Page-level text extractions
BEGIN

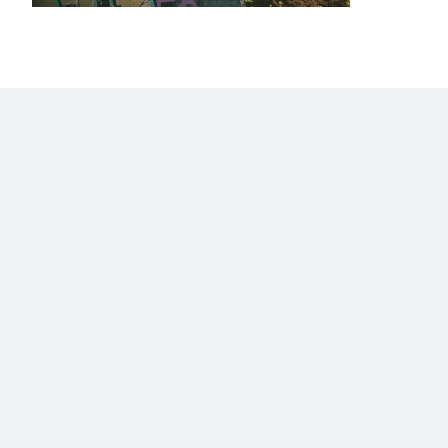
Home
Blog
Stats
Personajes
Movies
Now
Abo
©2009 - 2026 Gastón Abril Rotger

END

• THE PROBLEM: If an entry above holds a picture, leave that picture out and print the rest exactly.

• EXERCISE ANSWER:
Home
Blog
Stats
Personajes
Movies
Now
Abo
©2009 - 2026 Gastón Abril Rotger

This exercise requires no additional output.